Respecto a ciertos programas de televisión, tengo que reconocer que me cuesta escribir sobre lo que no veo. A veces me llegan ráfagas aleatorias mientras zapeo y a veces promos incrustadas con crueldad en otros programas que me ofrecen una imagen distorsionada de lo que no suelo ver, como los espejos deformantes del Callejón del Gato que inmortalizó Valle–Inclán. Se trata de ráfagas de esperpento que más tarde son ratificadas por la aparición en prensa de noticias y artículos de opinión relacionados con esos programas de altísimas audiencias y presupuestos millonarios. Noticias que, en muchos casos, suelen ensalzar el postureo y la zafiedad del espectáculo y de quienes en él intervienen.

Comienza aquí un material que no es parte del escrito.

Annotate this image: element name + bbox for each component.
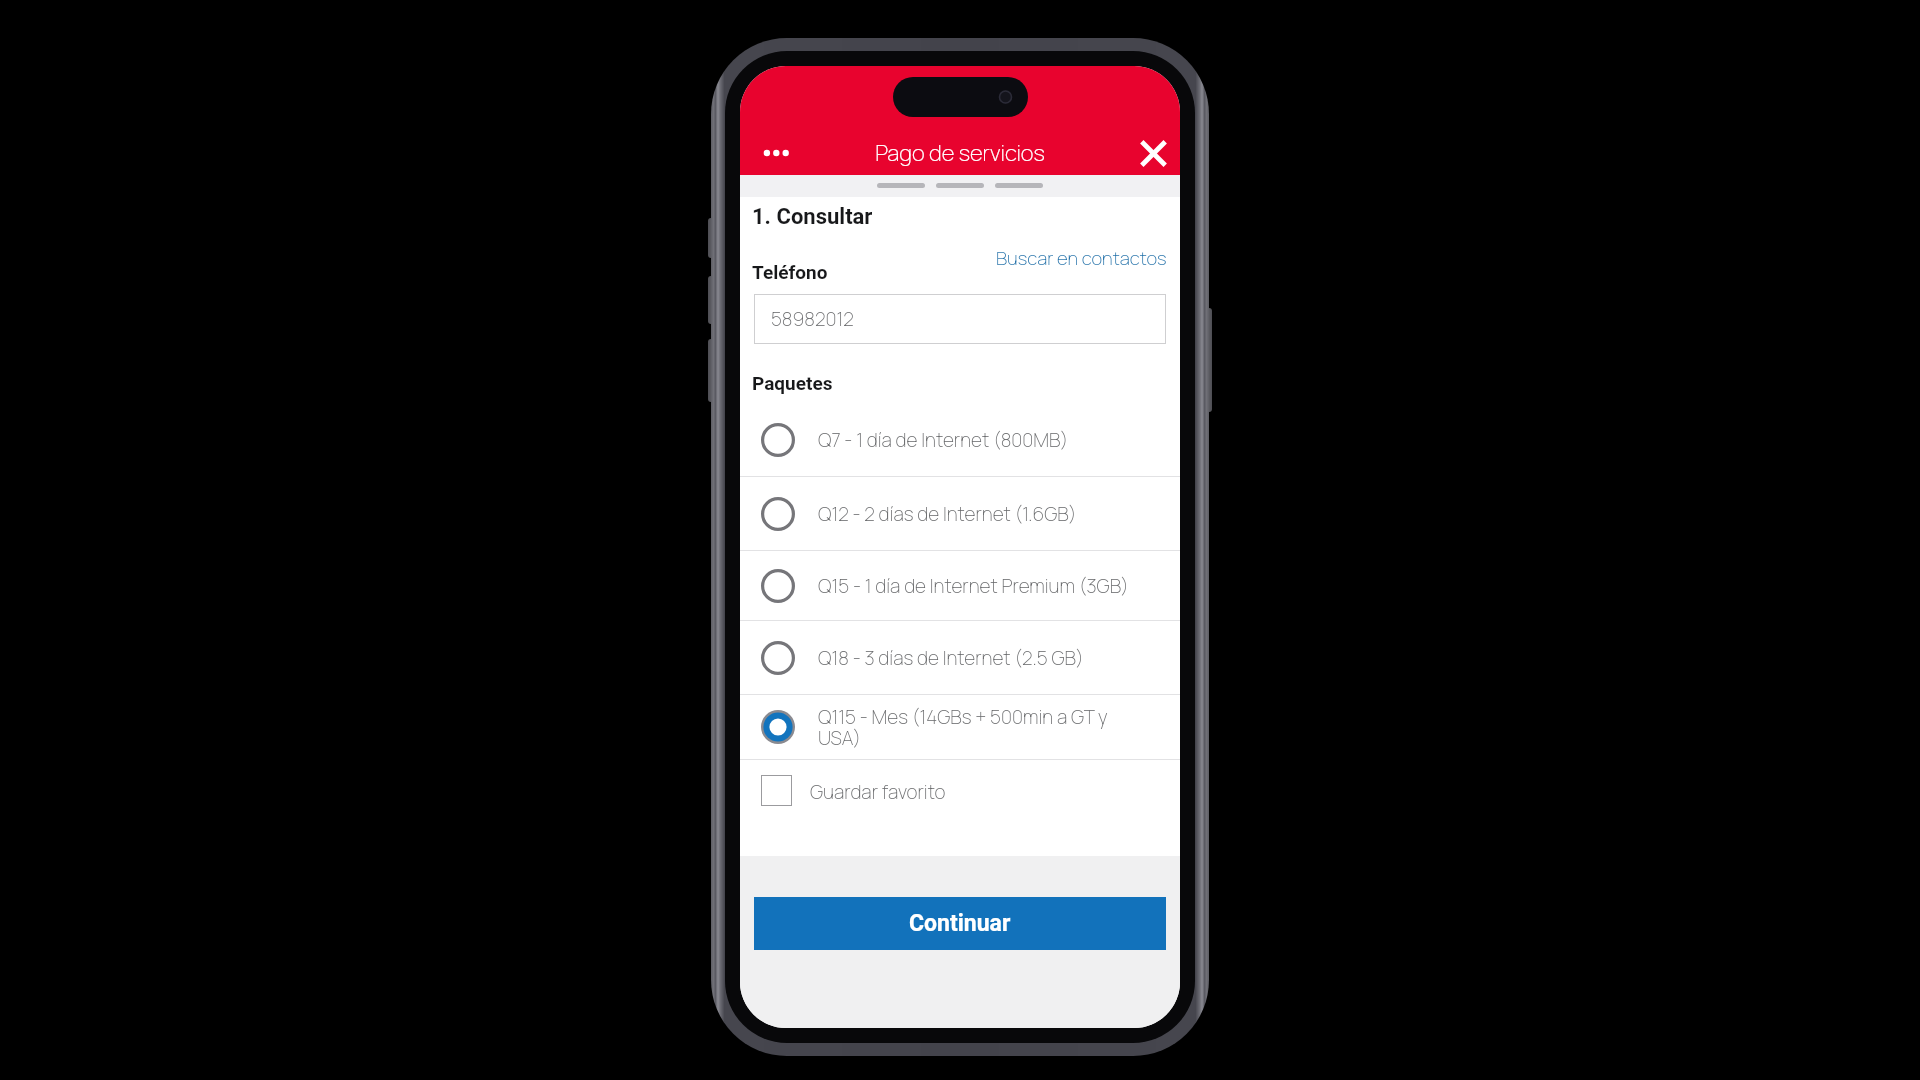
staticText: 58982012 bbox=[771, 306, 854, 332]
staticText: Pago de servicios bbox=[794, 138, 1126, 168]
staticText: Q7 - 1 día de Internet (800MB) bbox=[818, 427, 1136, 453]
staticText: Buscar en contactos bbox=[996, 245, 1167, 270]
button[interactable]: More options bbox=[740, 126, 794, 180]
button[interactable]: 58982012 bbox=[754, 294, 1166, 344]
button[interactable]: Continuar bbox=[754, 897, 1166, 950]
staticText: Paquetes bbox=[752, 372, 833, 394]
button[interactable]: Buscar en contactos bbox=[996, 245, 1167, 270]
staticText: Q12 - 2 días de Internet (1.6GB) bbox=[818, 501, 1136, 527]
staticText: Teléfono bbox=[752, 261, 828, 283]
staticText: Continuar bbox=[909, 910, 1011, 937]
staticText: Q115 - Mes (14GBs + 500min a GT y USA) bbox=[818, 704, 1136, 750]
button[interactable]: Q15 - 1 día de Internet Premium (3GB) bbox=[740, 551, 1180, 620]
staticText: Guardar favorito bbox=[810, 779, 946, 805]
staticText: Q18 - 3 días de Internet (2.5 GB) bbox=[818, 645, 1136, 671]
button[interactable]: Q18 - 3 días de Internet (2.5 GB) bbox=[740, 621, 1180, 694]
button[interactable]: Q115 - Mes (14GBs + 500min a GT y USA) bbox=[740, 695, 1180, 759]
button[interactable]: Guardar favorito bbox=[740, 760, 1180, 856]
staticText: Q15 - 1 día de Internet Premium (3GB) bbox=[818, 573, 1136, 599]
button[interactable]: Q7 - 1 día de Internet (800MB) bbox=[740, 403, 1180, 476]
staticText: 1. Consultar bbox=[752, 204, 873, 230]
button[interactable]: Close bbox=[1126, 126, 1180, 180]
button[interactable]: Q12 - 2 días de Internet (1.6GB) bbox=[740, 477, 1180, 550]
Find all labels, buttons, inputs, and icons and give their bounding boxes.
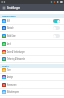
staticText: Anzeige [7,75,13,79]
staticText: Homescreen [7,83,17,87]
button[interactable]: Navigate up [2,6,6,10]
button[interactable]: Switch off [53,26,60,30]
button[interactable]: Daten & Verbindungen [0,48,64,56]
button[interactable]: Wi-Fi [0,17,64,25]
staticText: Einstellungen [7,6,20,10]
button[interactable]: Töne [0,66,64,74]
staticText: VERBINDUNGEN [2,14,16,18]
staticText: Wi-Fi [7,19,10,23]
button[interactable]: Anzeige [0,73,64,81]
staticText: Bildschirmsperre [7,90,19,94]
staticText: Tethering & Netzwerke [7,57,25,61]
button[interactable]: Homescreen [0,81,64,89]
button[interactable]: Switch on [53,19,60,23]
staticText: Anruf [7,42,11,46]
staticText: Daten & Verbindungen [7,50,25,54]
button[interactable]: Anruf [0,40,64,48]
staticText: Mobile Daten [7,34,16,38]
button[interactable]: Bildschirmsperre [0,88,64,96]
button[interactable]: Switch off [53,34,60,38]
button[interactable]: Mobile Daten [0,32,64,40]
button[interactable]: Tethering & Netzwerke [0,55,64,63]
staticText: Töne [7,68,11,72]
staticText: Bluetooth [7,26,14,30]
button[interactable]: Bluetooth [0,24,64,32]
staticText: GERÄT [2,64,9,68]
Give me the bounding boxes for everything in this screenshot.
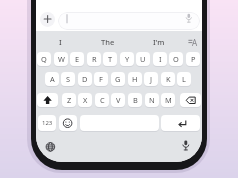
staticText: T <box>108 54 113 64</box>
staticText: A <box>50 74 55 84</box>
staticText: F <box>99 74 103 84</box>
staticText: Q <box>41 54 47 64</box>
button[interactable]: F <box>94 72 108 86</box>
button[interactable]: I <box>40 36 80 48</box>
button[interactable] <box>58 12 200 30</box>
staticText: E <box>75 54 80 64</box>
staticText: D <box>82 74 88 84</box>
button[interactable]: E <box>70 52 84 66</box>
button[interactable] <box>37 93 58 107</box>
button[interactable] <box>180 93 201 107</box>
button[interactable]: Y <box>120 52 134 66</box>
staticText: U <box>140 54 146 64</box>
staticText: The <box>101 37 115 47</box>
staticText: I <box>59 37 62 47</box>
staticText: H <box>132 74 138 84</box>
button[interactable] <box>43 139 58 154</box>
staticText: A <box>192 37 198 48</box>
staticText: G <box>115 74 121 84</box>
staticText: Z <box>67 95 72 105</box>
staticText: X <box>83 95 88 105</box>
button[interactable]: B <box>128 93 142 107</box>
button[interactable]: I'm <box>139 36 179 48</box>
button[interactable]: A <box>45 72 59 86</box>
button[interactable]: Z <box>62 93 76 107</box>
staticText: V <box>116 95 121 105</box>
staticText: M <box>165 95 172 105</box>
staticText: I <box>159 54 162 64</box>
button[interactable] <box>178 138 193 153</box>
staticText: B <box>133 95 138 105</box>
button[interactable]: V <box>111 93 125 107</box>
button[interactable]: S <box>61 72 75 86</box>
staticText: P <box>191 54 196 64</box>
button[interactable]: X <box>78 93 92 107</box>
button[interactable]: K <box>161 72 175 86</box>
staticText: Y <box>125 54 130 64</box>
button[interactable]: G <box>111 72 125 86</box>
staticText: C <box>100 95 105 105</box>
button[interactable]: The <box>88 36 128 48</box>
staticText: 123 <box>42 119 53 127</box>
button[interactable]: 123 <box>38 115 56 131</box>
button[interactable]: I <box>153 52 167 66</box>
staticText: W <box>58 54 65 64</box>
button[interactable]: N <box>145 93 159 107</box>
staticText: R <box>92 54 97 64</box>
staticText: I'm <box>153 37 165 47</box>
button[interactable]: O <box>169 52 183 66</box>
button[interactable]: D <box>78 72 92 86</box>
button[interactable]: Q <box>37 52 51 66</box>
staticText: K <box>166 74 171 84</box>
button[interactable]: J <box>144 72 158 86</box>
button[interactable] <box>59 115 77 131</box>
staticText: O <box>173 54 179 64</box>
button[interactable] <box>161 115 200 131</box>
button[interactable]: R <box>87 52 101 66</box>
button[interactable]: W <box>54 52 68 66</box>
button[interactable]: H <box>128 72 142 86</box>
button[interactable]: P <box>186 52 200 66</box>
staticText: L <box>182 74 186 84</box>
button[interactable] <box>40 12 55 27</box>
button[interactable]: L <box>177 72 191 86</box>
button[interactable]: C <box>95 93 109 107</box>
button[interactable]: T <box>103 52 117 66</box>
button[interactable]: M <box>161 93 175 107</box>
button[interactable]: U <box>136 52 150 66</box>
staticText: J <box>150 74 153 84</box>
staticText: N <box>149 95 155 105</box>
staticText: S <box>66 74 71 84</box>
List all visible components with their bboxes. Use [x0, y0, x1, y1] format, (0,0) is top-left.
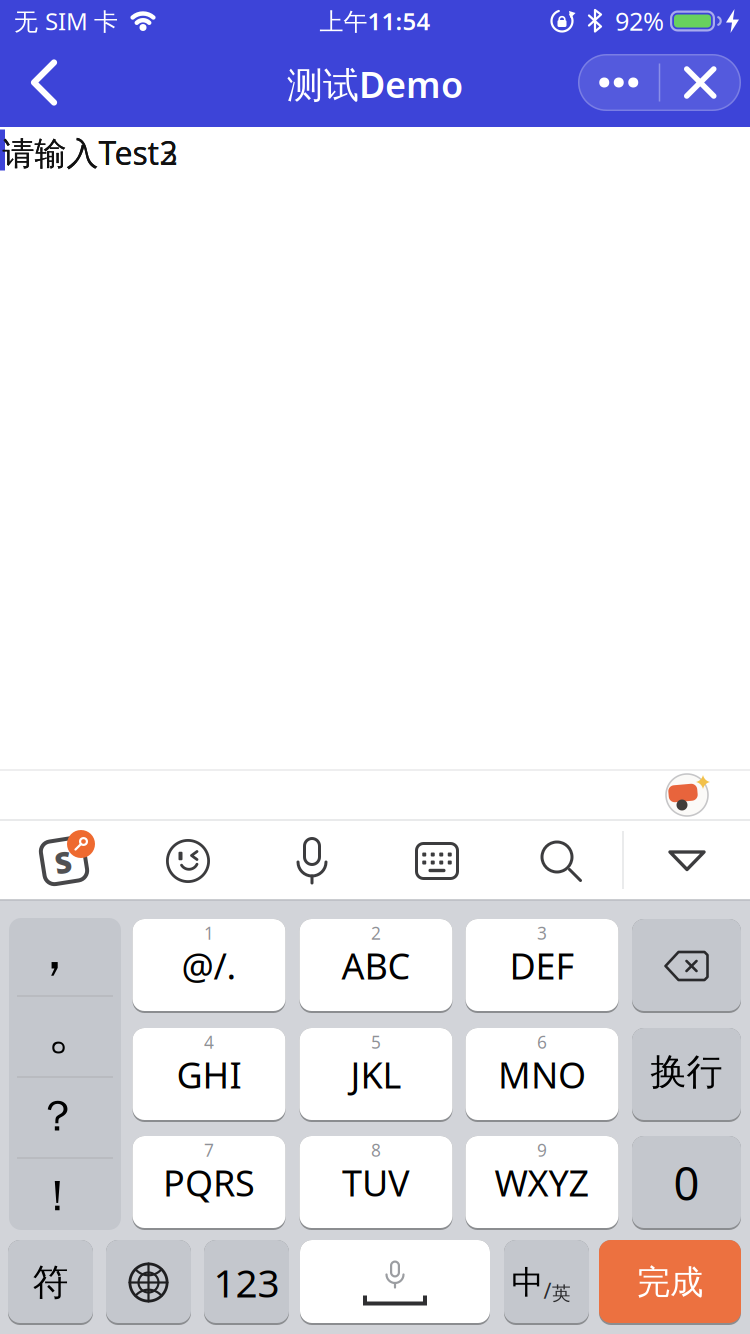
- staticText: 123: [214, 1257, 280, 1308]
- button[interactable]: 7: [132, 1136, 286, 1230]
- button[interactable]: 换行: [632, 1028, 741, 1122]
- button[interactable]: 中: [504, 1240, 589, 1325]
- staticText: 英: [552, 1282, 571, 1305]
- staticText: 2: [371, 922, 381, 944]
- button[interactable]: 6: [466, 1028, 618, 1122]
- staticText: /: [544, 1276, 552, 1305]
- button[interactable]: Sogou: [31, 828, 97, 894]
- staticText: 请输入Test2: [2, 131, 178, 174]
- button[interactable]: 5: [300, 1028, 452, 1122]
- staticText: WXYZ: [494, 1159, 590, 1206]
- staticText: 0: [674, 1153, 700, 1213]
- staticText: 5: [371, 1030, 381, 1054]
- button[interactable]: Delete: [632, 919, 741, 1013]
- staticText: ！: [36, 1170, 79, 1222]
- staticText: ，: [26, 915, 82, 984]
- button[interactable]: Voice input: [294, 836, 330, 884]
- button[interactable]: Search: [540, 840, 582, 882]
- staticText: S: [54, 842, 72, 882]
- staticText: ？: [36, 1090, 79, 1143]
- staticText: JKL: [350, 1051, 402, 1098]
- staticText: 完成: [637, 1262, 703, 1303]
- button[interactable]: Space, voice input: [300, 1240, 490, 1325]
- button[interactable]: Hide keyboard: [657, 841, 717, 881]
- staticText: 8: [371, 1138, 381, 1162]
- staticText: 9: [537, 1138, 547, 1162]
- staticText: 无 SIM 卡: [14, 5, 118, 37]
- staticText: TUV: [342, 1159, 410, 1206]
- staticText: 上午11:54: [320, 5, 430, 37]
- button[interactable]: 0: [632, 1136, 741, 1230]
- staticText: 7: [204, 1138, 214, 1162]
- staticText: @/.: [182, 942, 236, 989]
- button[interactable]: 123: [204, 1240, 289, 1325]
- staticText: ABC: [342, 942, 410, 989]
- button[interactable]: Close: [660, 54, 740, 111]
- button[interactable]: 9: [466, 1136, 618, 1230]
- staticText: 测试Demo: [287, 60, 463, 108]
- staticText: 3: [537, 922, 547, 944]
- staticText: 中: [512, 1263, 544, 1302]
- staticText: 。: [47, 994, 103, 1063]
- button[interactable]: 3: [466, 919, 618, 1013]
- button[interactable]: 1: [132, 919, 286, 1013]
- button[interactable]: 符: [8, 1240, 93, 1325]
- staticText: DEF: [510, 942, 574, 989]
- button[interactable]: Emoji: [166, 839, 210, 883]
- button[interactable]: 4: [132, 1028, 286, 1122]
- staticText: GHI: [176, 1051, 242, 1098]
- staticText: 1: [204, 922, 214, 944]
- staticText: 符: [32, 1260, 68, 1305]
- staticText: MNO: [498, 1051, 586, 1098]
- staticText: 请输入Test3: [2, 131, 178, 174]
- staticText: 92%: [615, 4, 664, 38]
- button[interactable]: Back: [9, 48, 79, 118]
- button[interactable]: 完成: [599, 1240, 741, 1325]
- staticText: 4: [204, 1030, 214, 1054]
- button[interactable]: 8: [300, 1136, 452, 1230]
- button[interactable]: Keyboard layout: [415, 842, 459, 880]
- button[interactable]: Next keyboard: [106, 1240, 191, 1325]
- staticText: PQRS: [163, 1159, 255, 1206]
- staticText: 6: [537, 1030, 547, 1054]
- button[interactable]: ，: [9, 918, 121, 1230]
- staticText: 换行: [650, 1050, 722, 1094]
- button[interactable]: More: [579, 54, 659, 111]
- button[interactable]: 2: [300, 919, 452, 1013]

No voy a mencionar, no merece la pena, el nombre de ninguno de ellos para no publicitar la bajeza intelectual, ética y social de estos productos que entretienen, y a la par educan, a una parte muy numerosa y representativa de la sociedad. Los mecanismos y los códigos de estos programas son muy simples pero ostentan una elevadísima eficacia comunicativa y pedagógica: nivel cultural medio/bajo de los y las participantes, vocabulario limitado y trivial, modos arrabaleros en los fondos y las formas, carne fresca exhibida a la vista en el escaparate, estilismo cutre poligonero, mestizaje entre lo choni y lo quinqui y un penetrante tufo machista.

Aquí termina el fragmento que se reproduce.